Rapine Bullet Mould Mfg. Co. (RD 1 Box 1119, Landis Lane, East Greenville, PA 18041. Catalog - $2.) now offers almost a hundred different designs for modern and antique military and civilian cartridges, as well as Civil War rounds. If you a need a bullet for your Spencer, Burnside, Sharps, Smith, Maynard, or Gallagher, Rapine has a mould for you. The company offers six styles of .58 caliber minie balls in a wide variety of diameters as well as a .69 caliber wadcutter minie. Rapine also sells a twenty pound capacity electric lead pot, sizing dies and a unique bullet press sizer.
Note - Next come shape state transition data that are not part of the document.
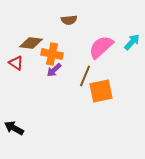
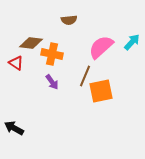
purple arrow: moved 2 px left, 12 px down; rotated 84 degrees counterclockwise
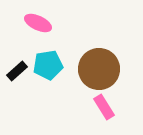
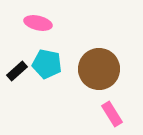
pink ellipse: rotated 12 degrees counterclockwise
cyan pentagon: moved 1 px left, 1 px up; rotated 20 degrees clockwise
pink rectangle: moved 8 px right, 7 px down
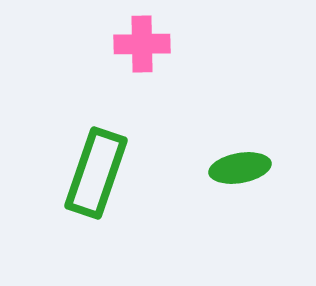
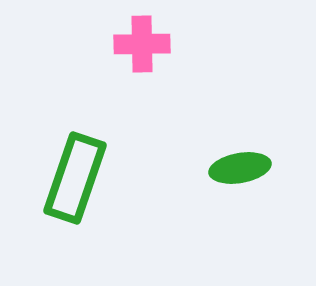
green rectangle: moved 21 px left, 5 px down
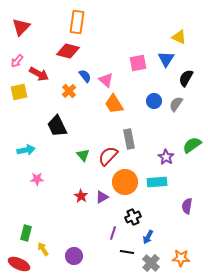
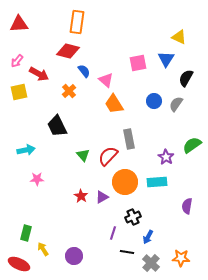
red triangle: moved 2 px left, 3 px up; rotated 42 degrees clockwise
blue semicircle: moved 1 px left, 5 px up
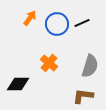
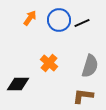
blue circle: moved 2 px right, 4 px up
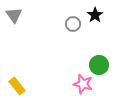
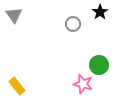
black star: moved 5 px right, 3 px up
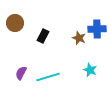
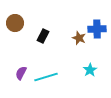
cyan star: rotated 16 degrees clockwise
cyan line: moved 2 px left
Steve Jensco's (Jensco Restorations Inc., 1611 Granger Rd., Garfield Heights, Ohio 44125. No catalog)) table is always blanketed with interesting original and reproduction parts, stocks, cleaning rods and barrels. Several years ago I bought a shot out original 1861 rifle musket barrel from Jensco. Relined, it has proved an excellent shooter. Steve's specialty is replacement barrels for original Smith and Maynard carbines. Jensco eight land and groove barrels with a 1-72 twist are N-SSA approved, and Steve will fit his tube to a customer's original carbine. Jensco also sells N-SSA approved thirty three inch long rifle barrels and replacement stocks for rifles, muskets and Smith carbines.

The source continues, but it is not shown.